I don’t think anybody advocates for rewriting all existing projects as serverless. But if you’re starting a startup, going all in on serverless will let you deliver better products faster. If Paul Graham’s Beating the Averages would be written today, the secret weapon would be serverless, not Lisp.
> going all in on serverless will let you deliver better products faster
Can you show some empirical evidence that supports this? In my experience this is another nebulous serverless hype claim that doesn't withstand scrutiny.
I don’t think it’s possible to produce empirical evidence to prove or disprove this claim, but it’s just common sense:
Using managed services leads to writing less code and minimizing devops work, both resulting in more time for feature development that takes less time overall and produces higher quality service (latency, availability, etc). Then there is the added benefit of clear financial insight into the inner workings of the application (one can trace capital flows through functions) which will result in better resource allocation decisions.
No. There's nothing common sense about it. It only seems plausible if you read the sales brochure from a cloud vendor and have no experience with all the weird and whacky failure modes of these systems and the fact that none of the major selling points of serverless actually work as advertised unless you dedicate significant engineering time to make them work - as the GP comment has demonstrated. The amount of engineering time required to make serverless work quickly catches up to or even exceeds just doing the damn thing the normal way.
And that engineering time is not transferable to any other cloud vendor, and neither is your solution now. So congratulations you just locked your business in.
Serverless only makes sense if you have a fairly trivial problem and operate on really narrow margins where you need your infra and associated costs to scale up/down infinitely.
> Serverless only makes sense if you have a fairly trivial problem
That’s exactly the point. The web application needs of most startups are fairly trivial and best supported by a serverless stack. Put it another way: If your best choice was Rails or Django 10 years ago, then it’s serverless today.
If your best choice was Rails or Django 10 years ago you probably don't have a viable startup today. Why? Because it's 10 years later. Technology moves on and market niches get filled. There are orders of magnitudes more people with the skill to setup a basic CRUD webapp, and about 15 years for the markets that these can serve to have been filled.

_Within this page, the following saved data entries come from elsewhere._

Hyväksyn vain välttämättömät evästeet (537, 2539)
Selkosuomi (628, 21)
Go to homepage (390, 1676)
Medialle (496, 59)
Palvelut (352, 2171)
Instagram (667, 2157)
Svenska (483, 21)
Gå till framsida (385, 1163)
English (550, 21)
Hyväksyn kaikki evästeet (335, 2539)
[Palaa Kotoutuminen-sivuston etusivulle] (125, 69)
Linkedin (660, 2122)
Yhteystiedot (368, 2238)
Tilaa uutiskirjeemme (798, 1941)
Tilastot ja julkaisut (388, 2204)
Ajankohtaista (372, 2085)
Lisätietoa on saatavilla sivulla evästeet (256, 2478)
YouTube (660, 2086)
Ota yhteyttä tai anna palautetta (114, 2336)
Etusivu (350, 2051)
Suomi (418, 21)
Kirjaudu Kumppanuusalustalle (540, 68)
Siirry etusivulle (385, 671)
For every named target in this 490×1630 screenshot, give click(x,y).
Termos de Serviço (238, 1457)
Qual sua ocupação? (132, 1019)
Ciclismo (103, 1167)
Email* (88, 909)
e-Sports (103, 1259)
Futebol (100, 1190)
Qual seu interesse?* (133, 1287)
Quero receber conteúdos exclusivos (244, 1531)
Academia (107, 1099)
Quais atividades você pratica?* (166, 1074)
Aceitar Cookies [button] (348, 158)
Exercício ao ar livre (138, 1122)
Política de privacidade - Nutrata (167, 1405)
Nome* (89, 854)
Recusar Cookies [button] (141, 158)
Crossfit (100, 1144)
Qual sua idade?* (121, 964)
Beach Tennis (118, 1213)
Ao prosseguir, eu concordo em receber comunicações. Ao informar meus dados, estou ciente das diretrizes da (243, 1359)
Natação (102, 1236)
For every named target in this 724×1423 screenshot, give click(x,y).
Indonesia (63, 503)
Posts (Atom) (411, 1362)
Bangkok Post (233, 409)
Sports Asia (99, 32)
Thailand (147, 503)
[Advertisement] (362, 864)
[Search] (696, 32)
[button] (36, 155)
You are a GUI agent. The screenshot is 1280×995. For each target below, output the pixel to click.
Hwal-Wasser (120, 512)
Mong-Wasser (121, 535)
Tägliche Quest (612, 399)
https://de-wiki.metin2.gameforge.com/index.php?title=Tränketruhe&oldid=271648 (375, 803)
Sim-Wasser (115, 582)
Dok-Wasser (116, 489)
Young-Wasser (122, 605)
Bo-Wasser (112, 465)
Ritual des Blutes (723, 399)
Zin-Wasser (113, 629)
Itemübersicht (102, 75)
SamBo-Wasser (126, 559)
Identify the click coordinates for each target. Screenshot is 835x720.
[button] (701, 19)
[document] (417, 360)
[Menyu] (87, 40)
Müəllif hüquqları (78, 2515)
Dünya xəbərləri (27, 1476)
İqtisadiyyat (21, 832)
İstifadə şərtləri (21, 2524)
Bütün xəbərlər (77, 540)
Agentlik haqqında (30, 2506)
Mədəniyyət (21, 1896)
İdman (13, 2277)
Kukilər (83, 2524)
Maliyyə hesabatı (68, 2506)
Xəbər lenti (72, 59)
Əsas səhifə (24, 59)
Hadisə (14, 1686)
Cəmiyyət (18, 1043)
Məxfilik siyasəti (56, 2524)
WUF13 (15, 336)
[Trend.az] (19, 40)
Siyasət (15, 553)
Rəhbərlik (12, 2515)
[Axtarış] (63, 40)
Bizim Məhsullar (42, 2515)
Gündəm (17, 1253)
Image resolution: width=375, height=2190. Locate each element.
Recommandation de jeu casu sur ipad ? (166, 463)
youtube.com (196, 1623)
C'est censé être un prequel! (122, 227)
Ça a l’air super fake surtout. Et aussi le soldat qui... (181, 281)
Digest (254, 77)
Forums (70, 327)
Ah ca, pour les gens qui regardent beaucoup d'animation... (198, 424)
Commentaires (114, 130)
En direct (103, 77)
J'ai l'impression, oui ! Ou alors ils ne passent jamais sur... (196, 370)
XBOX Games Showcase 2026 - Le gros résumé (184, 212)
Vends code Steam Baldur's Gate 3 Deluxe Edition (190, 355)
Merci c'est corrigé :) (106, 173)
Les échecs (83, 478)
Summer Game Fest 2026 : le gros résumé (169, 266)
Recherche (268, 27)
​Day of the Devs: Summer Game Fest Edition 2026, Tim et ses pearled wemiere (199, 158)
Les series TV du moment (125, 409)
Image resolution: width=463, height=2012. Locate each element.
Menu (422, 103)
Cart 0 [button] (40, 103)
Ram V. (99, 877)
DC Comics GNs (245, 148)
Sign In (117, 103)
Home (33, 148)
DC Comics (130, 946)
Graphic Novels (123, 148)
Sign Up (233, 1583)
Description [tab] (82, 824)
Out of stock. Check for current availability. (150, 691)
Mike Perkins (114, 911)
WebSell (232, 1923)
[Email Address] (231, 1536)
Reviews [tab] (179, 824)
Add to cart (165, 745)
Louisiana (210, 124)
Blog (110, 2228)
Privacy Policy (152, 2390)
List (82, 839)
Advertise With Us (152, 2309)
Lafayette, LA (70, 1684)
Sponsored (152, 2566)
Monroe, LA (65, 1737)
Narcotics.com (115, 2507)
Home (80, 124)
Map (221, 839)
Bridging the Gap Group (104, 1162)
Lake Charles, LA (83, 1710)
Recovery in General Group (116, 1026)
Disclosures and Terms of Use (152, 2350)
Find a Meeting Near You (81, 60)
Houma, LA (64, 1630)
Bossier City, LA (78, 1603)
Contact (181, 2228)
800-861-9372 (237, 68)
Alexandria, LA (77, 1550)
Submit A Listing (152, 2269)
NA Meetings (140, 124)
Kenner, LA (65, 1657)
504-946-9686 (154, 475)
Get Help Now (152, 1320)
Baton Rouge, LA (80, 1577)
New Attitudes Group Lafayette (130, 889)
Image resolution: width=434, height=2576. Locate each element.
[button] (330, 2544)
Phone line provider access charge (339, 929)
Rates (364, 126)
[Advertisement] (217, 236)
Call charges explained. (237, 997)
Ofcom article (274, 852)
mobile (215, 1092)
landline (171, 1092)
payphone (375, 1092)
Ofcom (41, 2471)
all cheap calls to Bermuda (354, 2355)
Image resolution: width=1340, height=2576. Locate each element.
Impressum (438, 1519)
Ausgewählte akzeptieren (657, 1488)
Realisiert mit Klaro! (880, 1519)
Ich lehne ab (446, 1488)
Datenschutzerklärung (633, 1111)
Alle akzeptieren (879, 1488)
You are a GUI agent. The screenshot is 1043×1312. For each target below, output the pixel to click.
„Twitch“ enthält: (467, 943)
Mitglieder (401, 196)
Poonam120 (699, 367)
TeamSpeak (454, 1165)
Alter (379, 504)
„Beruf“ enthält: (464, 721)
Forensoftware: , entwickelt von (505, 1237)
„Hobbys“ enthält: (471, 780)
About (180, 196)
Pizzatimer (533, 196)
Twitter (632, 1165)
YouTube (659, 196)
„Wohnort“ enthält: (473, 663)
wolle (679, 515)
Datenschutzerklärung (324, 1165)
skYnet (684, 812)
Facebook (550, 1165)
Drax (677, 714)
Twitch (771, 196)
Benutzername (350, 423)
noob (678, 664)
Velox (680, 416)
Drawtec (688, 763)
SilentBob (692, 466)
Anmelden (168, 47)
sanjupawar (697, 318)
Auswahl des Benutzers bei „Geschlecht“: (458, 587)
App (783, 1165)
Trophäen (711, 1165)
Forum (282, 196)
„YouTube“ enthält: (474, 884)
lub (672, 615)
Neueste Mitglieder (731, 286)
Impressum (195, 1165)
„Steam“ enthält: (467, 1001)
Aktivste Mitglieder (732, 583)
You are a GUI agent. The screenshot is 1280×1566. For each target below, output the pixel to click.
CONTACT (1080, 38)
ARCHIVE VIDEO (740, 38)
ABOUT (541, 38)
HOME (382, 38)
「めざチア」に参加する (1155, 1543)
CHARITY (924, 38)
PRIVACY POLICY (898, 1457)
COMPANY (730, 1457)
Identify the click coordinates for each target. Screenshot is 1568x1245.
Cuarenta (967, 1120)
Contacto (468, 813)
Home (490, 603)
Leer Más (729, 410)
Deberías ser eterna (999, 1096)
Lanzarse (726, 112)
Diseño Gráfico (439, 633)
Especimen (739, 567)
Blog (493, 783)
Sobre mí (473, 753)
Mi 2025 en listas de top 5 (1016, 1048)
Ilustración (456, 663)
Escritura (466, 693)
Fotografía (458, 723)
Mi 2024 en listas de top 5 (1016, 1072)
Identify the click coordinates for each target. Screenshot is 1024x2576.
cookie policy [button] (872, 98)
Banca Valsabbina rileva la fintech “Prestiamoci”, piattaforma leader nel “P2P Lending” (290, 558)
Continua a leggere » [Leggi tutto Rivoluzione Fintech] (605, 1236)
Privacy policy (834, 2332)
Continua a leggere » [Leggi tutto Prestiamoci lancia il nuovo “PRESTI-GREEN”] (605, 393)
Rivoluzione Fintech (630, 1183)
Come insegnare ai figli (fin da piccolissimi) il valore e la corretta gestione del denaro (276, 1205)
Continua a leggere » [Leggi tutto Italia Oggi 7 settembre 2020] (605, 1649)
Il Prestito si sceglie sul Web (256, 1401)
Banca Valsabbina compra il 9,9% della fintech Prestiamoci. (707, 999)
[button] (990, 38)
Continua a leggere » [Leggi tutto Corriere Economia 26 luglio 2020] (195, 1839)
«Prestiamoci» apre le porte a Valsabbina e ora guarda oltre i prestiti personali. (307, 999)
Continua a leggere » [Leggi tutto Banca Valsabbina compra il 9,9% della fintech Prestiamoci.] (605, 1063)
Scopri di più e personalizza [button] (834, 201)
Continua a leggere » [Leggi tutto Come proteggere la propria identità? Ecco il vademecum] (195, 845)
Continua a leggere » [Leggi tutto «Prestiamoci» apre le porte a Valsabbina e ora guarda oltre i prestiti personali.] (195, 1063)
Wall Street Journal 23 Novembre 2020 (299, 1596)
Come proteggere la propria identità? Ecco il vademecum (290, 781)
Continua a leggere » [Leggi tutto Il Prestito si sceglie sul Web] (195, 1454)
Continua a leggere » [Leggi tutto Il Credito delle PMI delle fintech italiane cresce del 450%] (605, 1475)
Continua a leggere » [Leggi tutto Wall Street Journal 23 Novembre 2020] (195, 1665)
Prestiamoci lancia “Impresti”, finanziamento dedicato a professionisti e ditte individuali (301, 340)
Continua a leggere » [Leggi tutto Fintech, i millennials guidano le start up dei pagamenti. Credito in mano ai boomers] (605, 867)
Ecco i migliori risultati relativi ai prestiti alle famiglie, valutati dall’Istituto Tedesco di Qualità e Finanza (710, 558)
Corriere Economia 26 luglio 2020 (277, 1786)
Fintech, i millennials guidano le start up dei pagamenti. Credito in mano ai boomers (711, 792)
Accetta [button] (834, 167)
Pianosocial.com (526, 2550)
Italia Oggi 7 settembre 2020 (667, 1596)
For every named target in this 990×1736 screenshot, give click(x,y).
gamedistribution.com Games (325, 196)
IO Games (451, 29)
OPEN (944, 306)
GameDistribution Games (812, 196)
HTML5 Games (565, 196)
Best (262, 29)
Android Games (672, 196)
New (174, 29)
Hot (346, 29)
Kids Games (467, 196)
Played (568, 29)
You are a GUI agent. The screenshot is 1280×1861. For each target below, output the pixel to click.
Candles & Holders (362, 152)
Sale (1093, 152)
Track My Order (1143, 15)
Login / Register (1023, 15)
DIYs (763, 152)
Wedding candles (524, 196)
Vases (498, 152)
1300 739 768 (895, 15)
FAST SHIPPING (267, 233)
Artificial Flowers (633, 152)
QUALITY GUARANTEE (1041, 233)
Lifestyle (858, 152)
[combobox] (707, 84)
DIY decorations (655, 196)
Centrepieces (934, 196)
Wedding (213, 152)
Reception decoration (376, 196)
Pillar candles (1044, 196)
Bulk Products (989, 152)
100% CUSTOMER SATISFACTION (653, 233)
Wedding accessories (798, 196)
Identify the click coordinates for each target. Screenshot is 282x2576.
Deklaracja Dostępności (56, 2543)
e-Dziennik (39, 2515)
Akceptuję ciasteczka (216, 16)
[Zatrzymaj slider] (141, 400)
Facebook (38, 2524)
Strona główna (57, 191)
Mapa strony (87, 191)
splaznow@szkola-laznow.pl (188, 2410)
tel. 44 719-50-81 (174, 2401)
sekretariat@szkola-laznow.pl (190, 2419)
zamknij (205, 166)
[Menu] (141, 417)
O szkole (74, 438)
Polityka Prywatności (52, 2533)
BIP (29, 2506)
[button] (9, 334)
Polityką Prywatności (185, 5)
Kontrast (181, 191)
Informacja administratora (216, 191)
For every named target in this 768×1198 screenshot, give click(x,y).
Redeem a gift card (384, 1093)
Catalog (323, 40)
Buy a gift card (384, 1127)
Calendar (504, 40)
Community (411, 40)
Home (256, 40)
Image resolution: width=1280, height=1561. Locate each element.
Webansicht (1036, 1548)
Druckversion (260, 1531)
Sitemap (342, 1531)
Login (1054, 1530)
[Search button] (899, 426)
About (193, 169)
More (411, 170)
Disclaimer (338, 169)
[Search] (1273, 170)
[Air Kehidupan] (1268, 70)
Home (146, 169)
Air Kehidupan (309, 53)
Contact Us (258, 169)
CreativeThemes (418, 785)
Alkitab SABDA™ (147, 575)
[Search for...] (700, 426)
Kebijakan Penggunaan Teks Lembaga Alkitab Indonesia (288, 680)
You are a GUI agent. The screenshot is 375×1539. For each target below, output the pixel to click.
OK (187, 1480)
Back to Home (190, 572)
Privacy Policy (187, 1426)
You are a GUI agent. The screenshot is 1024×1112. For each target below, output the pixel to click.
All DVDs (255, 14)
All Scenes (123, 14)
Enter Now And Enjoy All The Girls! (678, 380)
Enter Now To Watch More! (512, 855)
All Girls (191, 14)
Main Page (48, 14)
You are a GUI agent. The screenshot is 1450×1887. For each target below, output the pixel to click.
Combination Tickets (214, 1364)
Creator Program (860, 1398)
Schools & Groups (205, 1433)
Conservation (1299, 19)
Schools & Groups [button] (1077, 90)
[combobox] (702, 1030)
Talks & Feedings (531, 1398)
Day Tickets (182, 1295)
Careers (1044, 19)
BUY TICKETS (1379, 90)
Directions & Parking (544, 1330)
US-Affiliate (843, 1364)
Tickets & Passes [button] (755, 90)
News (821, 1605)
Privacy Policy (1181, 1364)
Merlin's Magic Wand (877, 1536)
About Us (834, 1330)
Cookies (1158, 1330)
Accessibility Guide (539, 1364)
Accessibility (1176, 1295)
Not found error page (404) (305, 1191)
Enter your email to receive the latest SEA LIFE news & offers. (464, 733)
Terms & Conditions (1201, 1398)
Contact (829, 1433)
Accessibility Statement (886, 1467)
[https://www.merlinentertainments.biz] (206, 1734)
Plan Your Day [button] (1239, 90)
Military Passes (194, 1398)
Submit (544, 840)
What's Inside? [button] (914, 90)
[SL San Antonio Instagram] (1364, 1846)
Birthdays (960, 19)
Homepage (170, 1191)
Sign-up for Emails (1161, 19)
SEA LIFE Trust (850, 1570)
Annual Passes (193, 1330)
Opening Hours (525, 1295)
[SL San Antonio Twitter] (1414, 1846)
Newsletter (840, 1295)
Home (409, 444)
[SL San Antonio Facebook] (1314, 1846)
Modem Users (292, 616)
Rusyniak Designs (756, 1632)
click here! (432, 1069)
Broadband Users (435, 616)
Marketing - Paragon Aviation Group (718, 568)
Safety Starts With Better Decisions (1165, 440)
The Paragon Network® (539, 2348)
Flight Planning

As a side note, I've learned that the existence of a large number of viable ways to accomplish a task is a pretty big anti-signal for the desirability of accomplishing that task in the first place. When I started my career in 2000, there was a huge debate over whether the "right" way to develop a desktop application was MFC or .NET or Java or Visual Basic or Qt or WxWindows. The real answer was "don't develop desktop apps, because the web's about to take over". When the big web 2.0 businesses were founded from 2005-2011, there were basically two viable options for building a webapp: Rails or Django. Now that everyone's arguing about microservices vs. Docker vs. Kubernetes vs. serverless vs. Beanstalk vs. Heroku, it's likely that the real answer is "develop a blockchain app instead".
> If your best choice was Rails or Django 10 years ago you probably don't have a viable startup today. Why? Because it's 10 years later. Technology moves on and market niches get filled. There are orders of magnitudes more people with the skill to setup a basic CRUD webapp, and about 15 years for the markets that these can serve to have been filled.
That's... not true. The choice of web stack – and, in fact, the whole software – is just a piece of what a startup may need.
Seriously, look at the list of YC startups on 2018 and tell me if most couldn't use either something like Rails, or a Single Page App In React With A Serverless Backend. And it wouldn't matter one bit.
> Using managed services leads to writing less code and minimizing devops work, both resulting in more time for feature development that takes less time overall and produces higher quality service (latency, availability, etc).
Well, not necessarily? This assumes that the implementation is sound but it is not at all uncommon for abstractions to leak which end up causing more pain than they solve
Is there really that much hype? I feel like I haven't heard that much. Serverless isn't even really much of a new thing, there have always been providers that hid the underlying aspects of running a web site on the internet. I think for most people they just don't want to have to worry about patching a machine, rolling logs, watching disk space, etc, if they don't need to.
I will argue the opposite. Startups take on enough risks as it is. Unless your startup requires or is about a novel architecture. Why add more risks with non battle hardened technology.
Software professionals often sees benefits without understanding the tradeoffs.
Large scale reliable systems are antinomic with “launching a startup”. You’re going to go through 2 or 3 pivots and as many refactors, large scale is the last thing you want to optimize for.